The school has had Halq’eméylem words painted on the walls and displayed on posters in classrooms for years, however, Kay said the new partnership is meant to further incorporate the language into classroom activities.

It began when the school signed a contract in August 2019, to have UFV professor Mary Stewart travel to Seabird Island once a week after school and teach about 20 staff how to speak Halq’eméylem. Staff are incentivized to participate, Kay said, because they will be able to earn an Advanced Proficiency Certificate in Halq’emeylem from UFV, and attend a graduation ceremony planned for sometime in June 2020.

To teach Halq’eméylem, Kay said Stewart uses gestures — a technique of the accelerative integrated methodology — and incorporates technology by having staff manipulate words on an interactive whiteboard.

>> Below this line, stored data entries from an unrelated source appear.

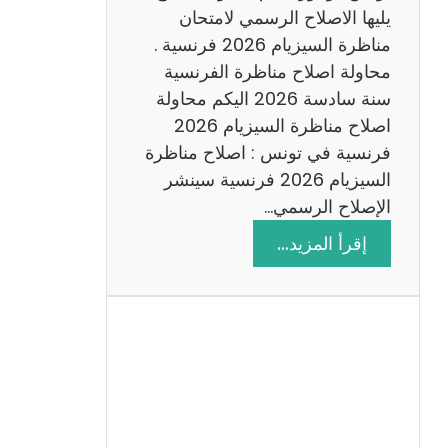
د
يليها الاصلاح الرسمي لامتحان
س
مناظرة السيزيام 2026 فرنسية .
ة
محاولة اصلاح مناظرة الفرنسية
2
سنة سادسة 2026 اليكم محاولة
0
اصلاح مناظرة السيزيام 2026
2
فرنسية في تونس : اصلاح مناظرة
6
السيزيام 2026 فرنسية سينشر
الإصلاح الرسمي…
:
إقرأ المزيد…
ا
ص
ل
ا
ح
م
ن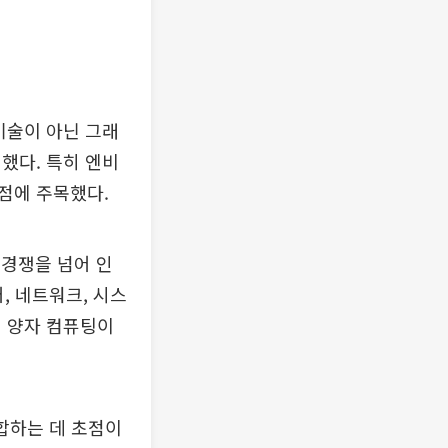
기술이 아닌 그래
했다. 특히 엔비
점에 주목했다.
 경쟁을 넘어 인
, 네트워크, 시스
서 양자 컴퓨팅이
합하는 데 초점이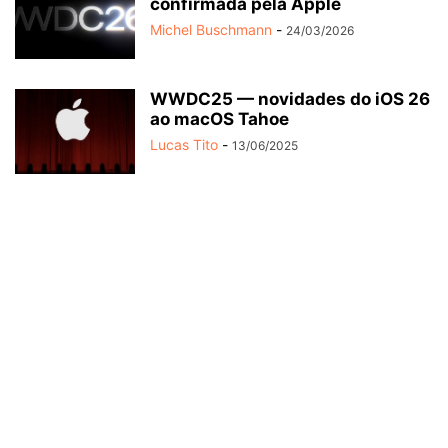
confirmada pela Apple
Michel Buschmann
-
24/03/2026
WWDC25 — novidades do iOS 26
ao macOS Tahoe
Lucas Tito
-
13/06/2025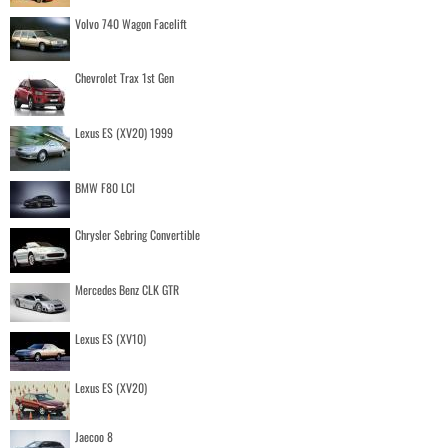
Volvo 740 Wagon Facelift
Chevrolet Trax 1st Gen
Lexus ES (XV20) 1999
BMW F80 LCI
Chrysler Sebring Convertible
Mercedes Benz CLK GTR
Lexus ES (XV10)
Lexus ES (XV20)
Jaecoo 8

“Not too many people are doing that with Indigenous languages,” Kay said.

Since Stewart started teaching the weekly classes in September 2019, Kay said staff have already improved their knowledge.

“The learning curve has just been straight up,” agreed education assistant Kori Tait. “And to be able to not have to drive [to UFV] to take classes is amazing.”

Seabird Island Community School education assistant Kori Tait holds up a flashcard with the Halq’emeylem words for "What time is it?" at the school on Jan. 17, 2020. Since September 2019, Tait has been enrolled in the weekly after-school Halq’eméylem language classes being taught on Seabird Island by UFV professor Mary Stewart. (Karissa Gall/The Observer)

Teachers taking the course are already using more Halq’eméylem words when verbalizing common teacher commands, such as “sit,” and at transition times, such as moving desks or turning a page over.

One teacher, Brandy McCallum, also painted the front windows of the school with a Sto:lo woman and the Halq’eméylem greeting “Éy swáyel,” which translates to “Good day” in English, as well as a Sto:lo man with the Halq’eméylem words for “later.”

“It’s really exciting to see,” Kay said, adding that ultimately, the school hopes to teach entirely in Halq’eméylem. “In order for us to get there we have to crawl before we can walk, and walk before we can run.”